Que no se mal entienda o distorsione la frase. Decir que México necesita un presidente de la república fuerte no significa proponer un gobierno autoritario o el regreso al presidencialismo absolutista de otros tiempos.

Enrique Peña Nieto ganó la elección del 1 de julio y será el próximo presidente de México, le guste o no a Andrés Manuel López Obrador.

La desestabilización del país se ha convertido en un lucrativo negocio para el candidato de las izquierdas y sus seguidores, por lo que está decidido a mantenerlo y acrecentarlo a costa de la estabilidad y el progreso de la nación.

Hoy, es imprescindible decirle a la sociedad, de todas las formas posibles, que el proyecto de un solo hombre no puede estar por encima del destino de 112 millones de mexicanos. Deben ser convocadas todas las fuerzas políticas y sociales, gobierno, medios, partidos, iniciativa privada y organizaciones civiles a levantar la voz en contra de una estrategia que tiene como objetivo profundizar la polarización social y desencadenar una crisis institucional.

Tal vez la prudencia de algunos representantes de la izquierda impidió que, desde la tarde del 1 de julio, comenzaran a ser tomadas embajadas, centros comerciales, suministros de luz eléctrica, oficinas proveedoras de servicios para protestar por un supuesto fraude y buscar la anulación de las elecciones.

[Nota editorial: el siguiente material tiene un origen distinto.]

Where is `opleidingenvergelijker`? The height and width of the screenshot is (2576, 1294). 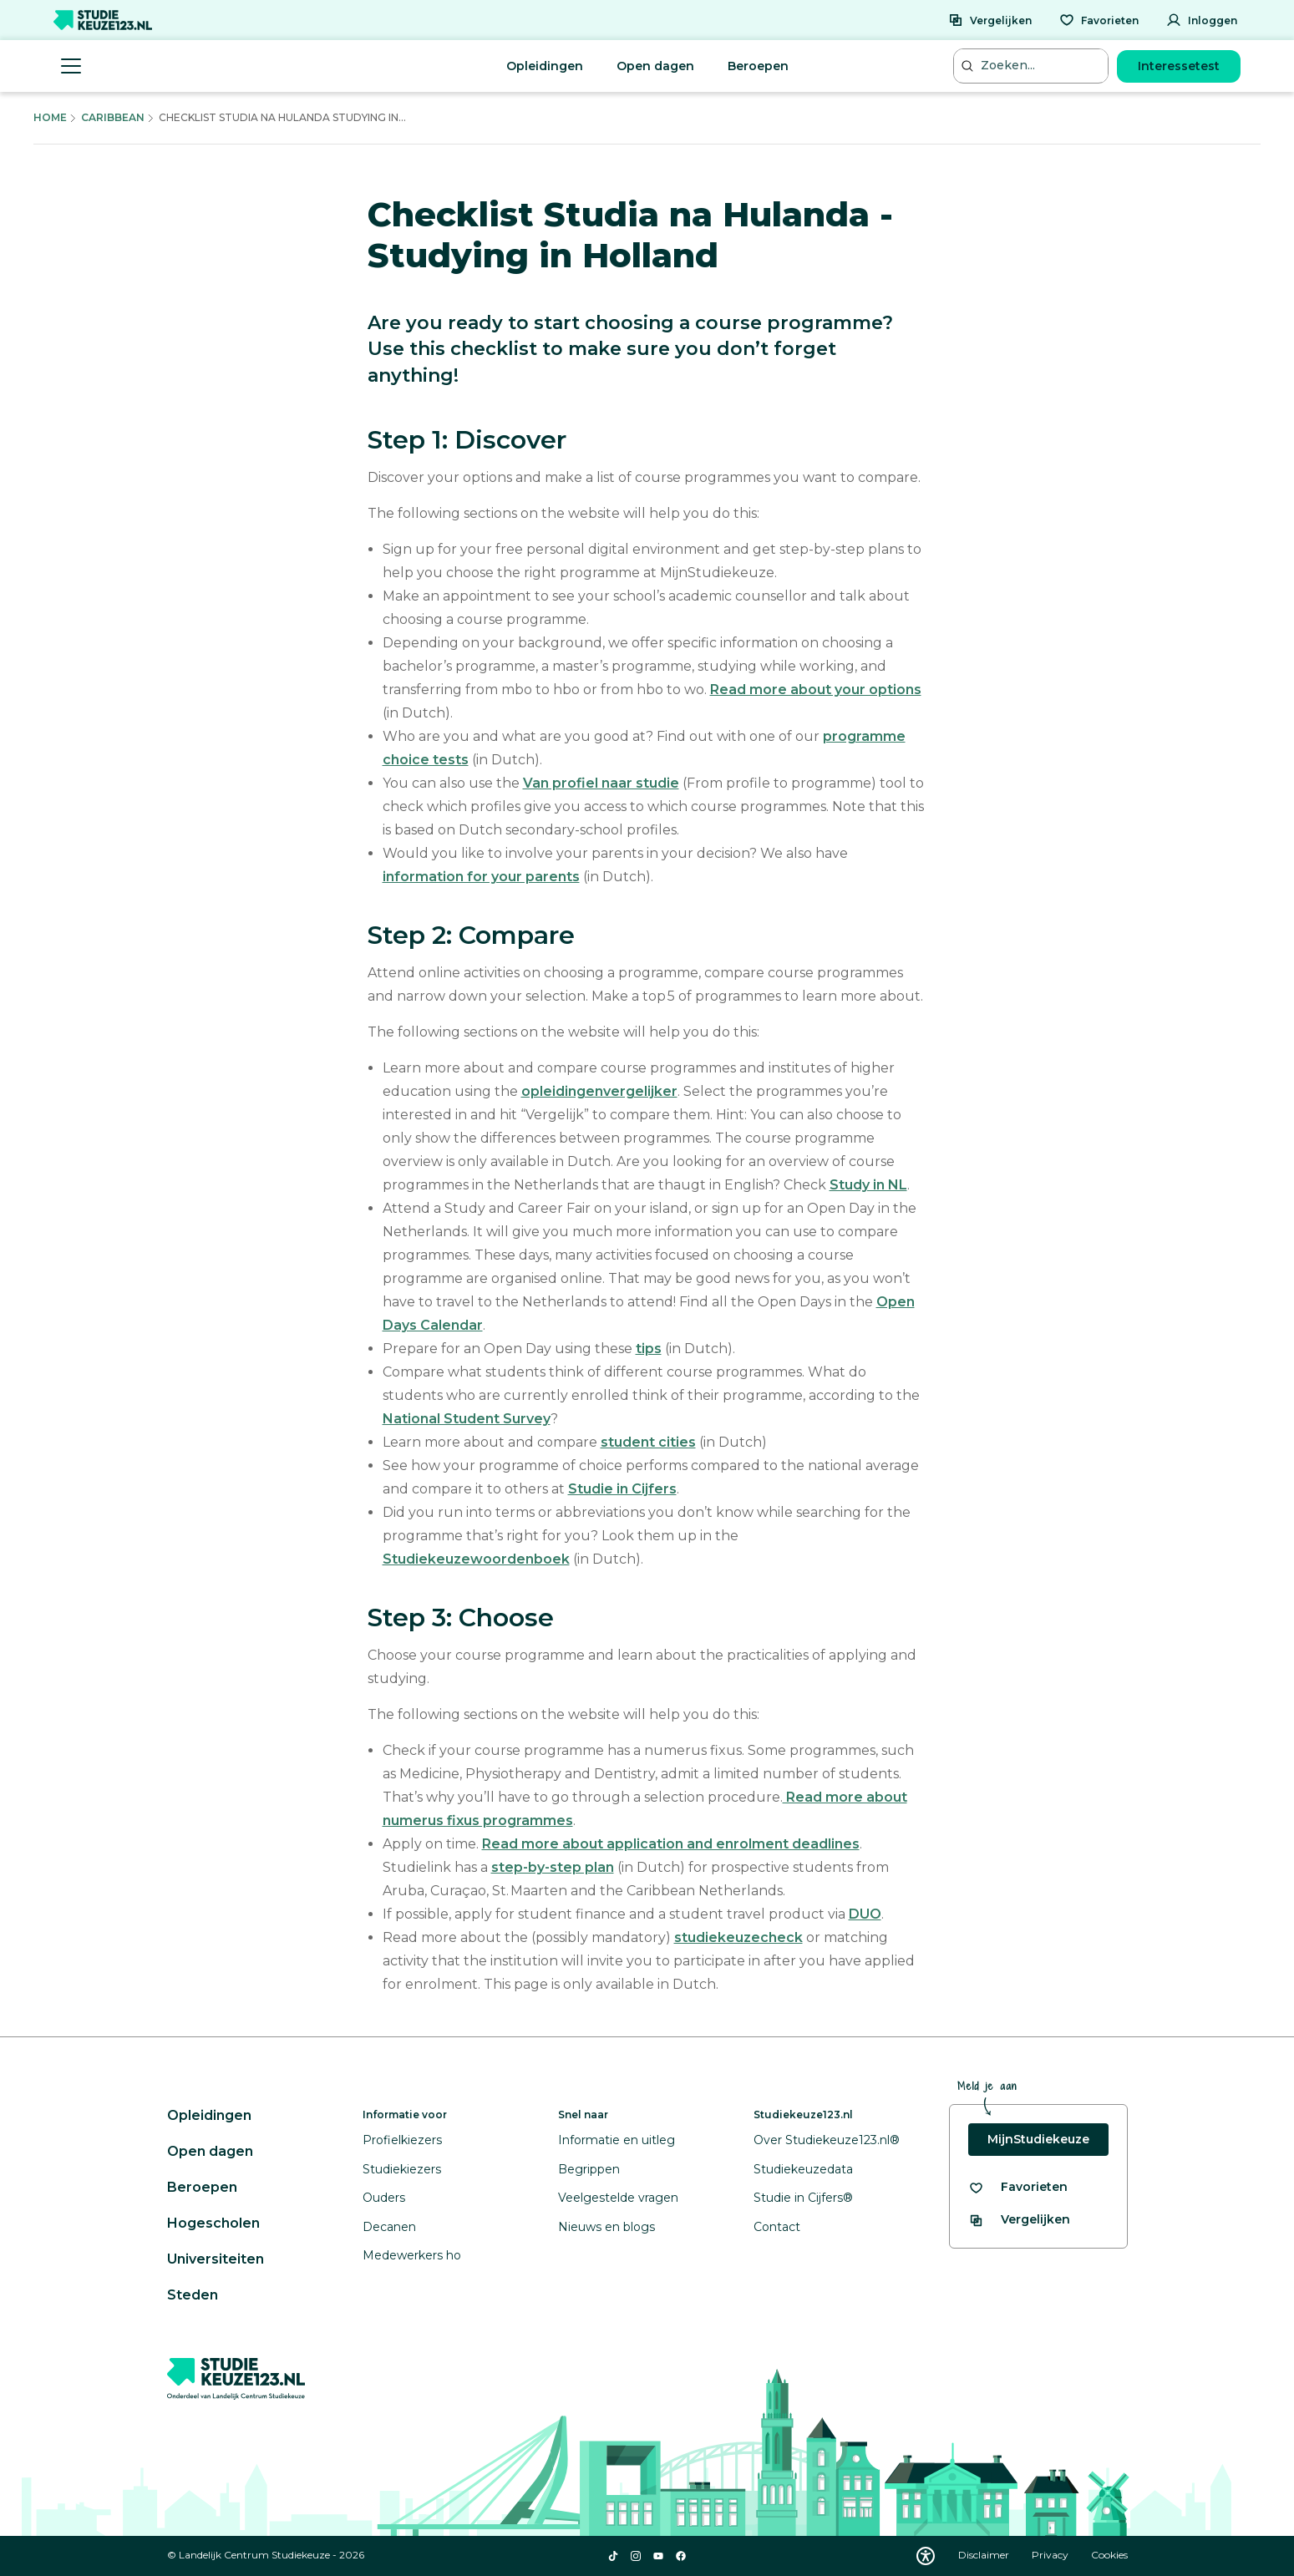 opleidingenvergelijker is located at coordinates (599, 1091). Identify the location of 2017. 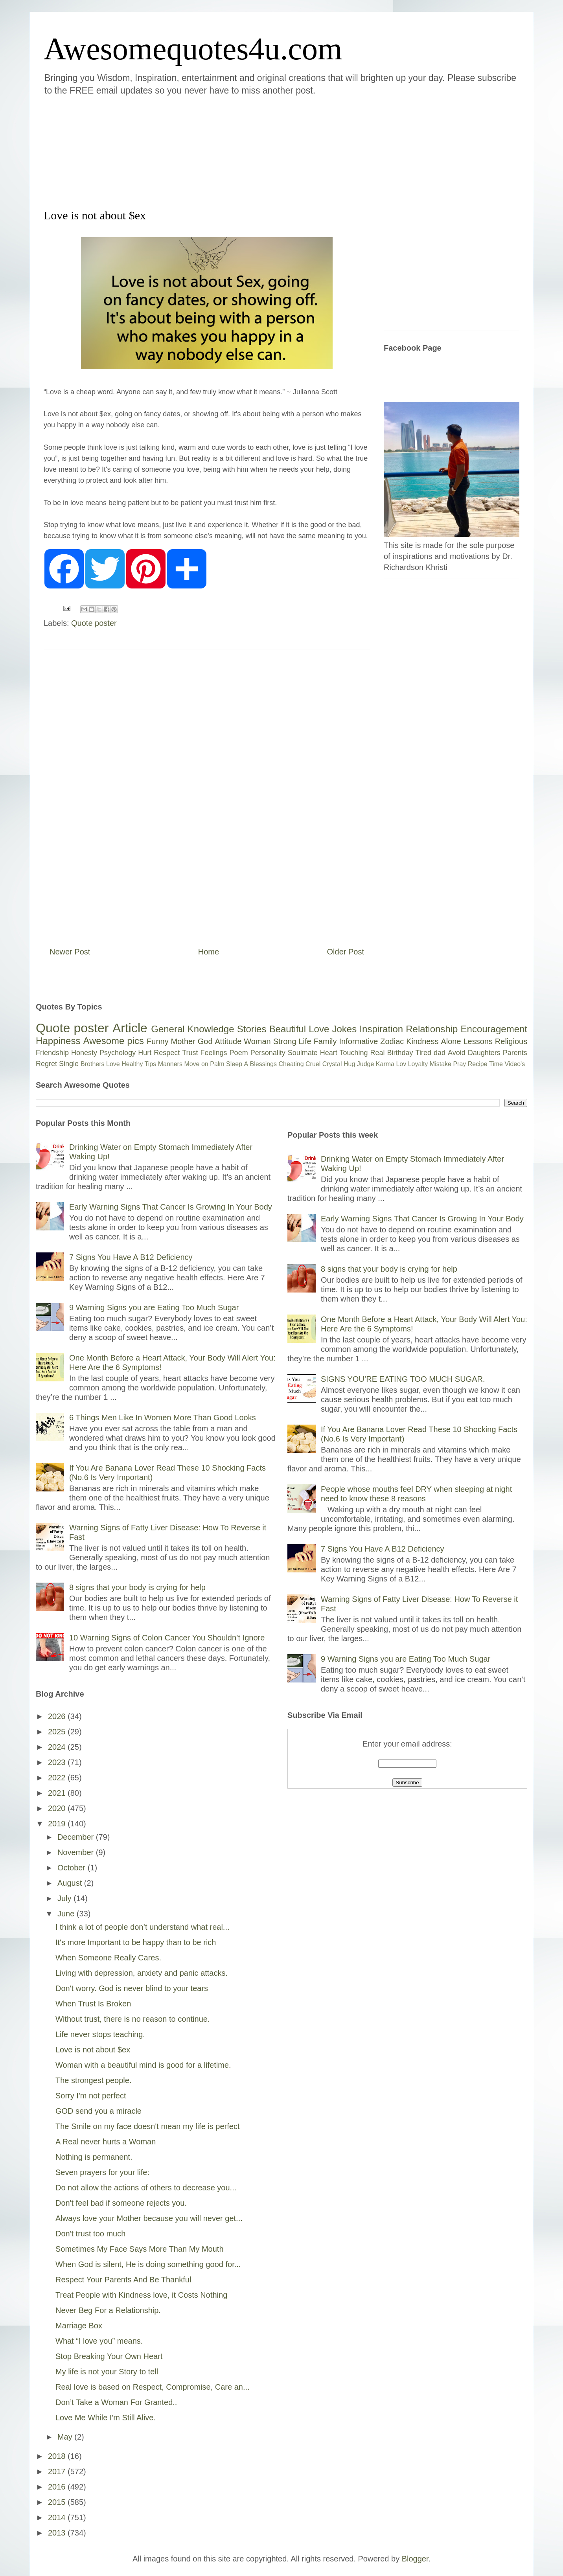
(58, 2471). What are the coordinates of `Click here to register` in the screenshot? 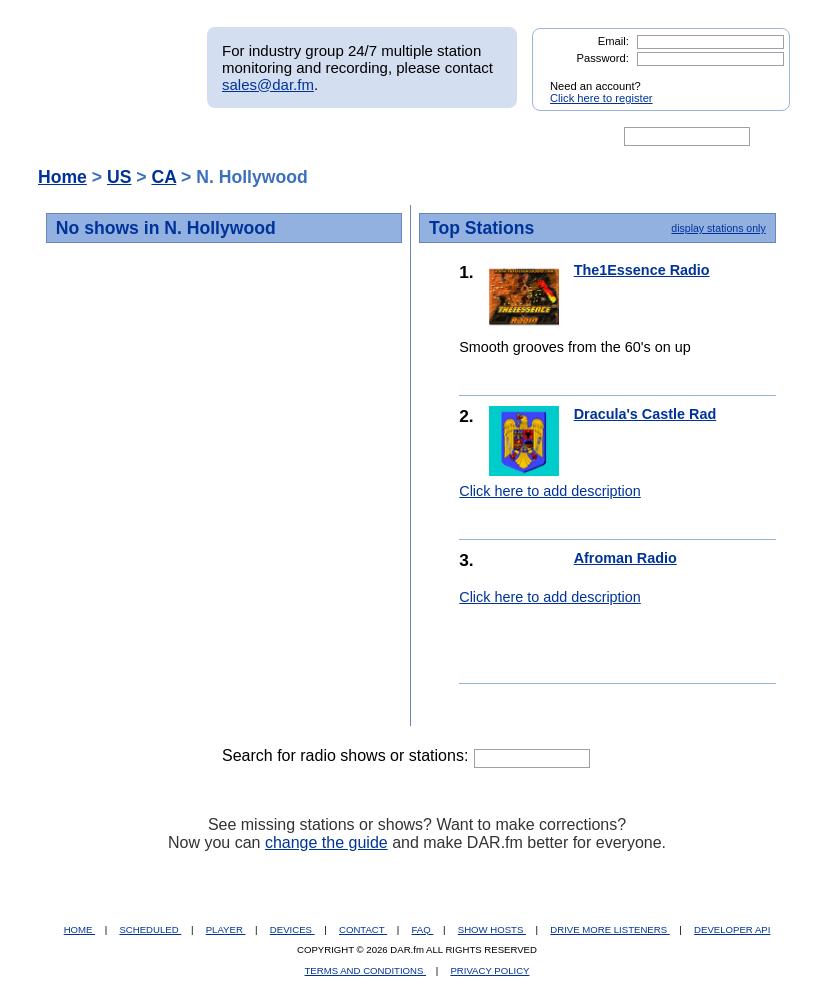 It's located at (601, 98).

De acuerdo con algunas fuentes, López Obrador vivió la noche de los comicios una noche shakespeariana. Después de las 6 de la tarde recibió la visita de Cuauhtémoc Cárdenas y de Marcelo Ebrard. Alguno de los dos le habría sugerido ser razonable y aceptar los resultados. Andrés Manuel se encerró a solas, durante horas en un cuarto y salió a decir, de acuerdo  su engañoso estilo, que esperaría el recuento distrital para tomar una decisión.

El tabasqueño ya tomó, desde hace seis años, la decisión: ganar el 2012 o incendiar.

Militantes y simpatizantes lopezobradoristas están dedicados a crear un clima de miedo e intolerancia política entre la población. El miércoles pasado, los medios informaron sobre un incidente que recuerda la persecución de judíos en la Alemania nazi o la discriminación racial en el Estados Unidos de la “guerra fría”. De acuerdo con algunos reportes, un grupo de individuos obligaron a pasajeros de la línea 5 del Metro a firmar un documento para rechazar el triunfo de Peña Nieto. A quien se negaba, lo tomaban del cuello y lo insultaban.

Para decirlo rápido: López Obrador no sólo quiere evitar que Peña Nieto gobierne, busca ser la cabeza de un movimiento golpista.

Ha elegido como bandera de insurrección la idea del fraude. Hace seis años, con menos experiencia, se limitó a organizar un plantón en avenida Reforma. Hoy, su proyecto es más ambicioso. Lo ha venido urdiendo, trabajando en la oscuridad, con la asesoría de perversos personajes como el uruguayo Luis Costa Bonino y la solicitud de millonarias cantidades a importantes empresarios.

Desde hace varios sexenios, muchos tal vez, México no ha tenido un presidente con perfil republicano. Enrique Peña Nieto demostró a lo largo de tres meses de campaña ser un estadista. Privilegió el interés nacional y evitó entrar en el terreno de los insultos y las acusaciones. Está tratando de reconstruir, desde hoy, un país que la ineptitud y la perversidad se esmeran en seguir destruyendo.

Después del 1 de julio, México ha quedado dividido en dos frentes: entre quienes buscan un cambio por la vía institucional y los que creen en la anarquía. Los dados están en el aire. La apuesta debe ser: tener un presidente fuerte.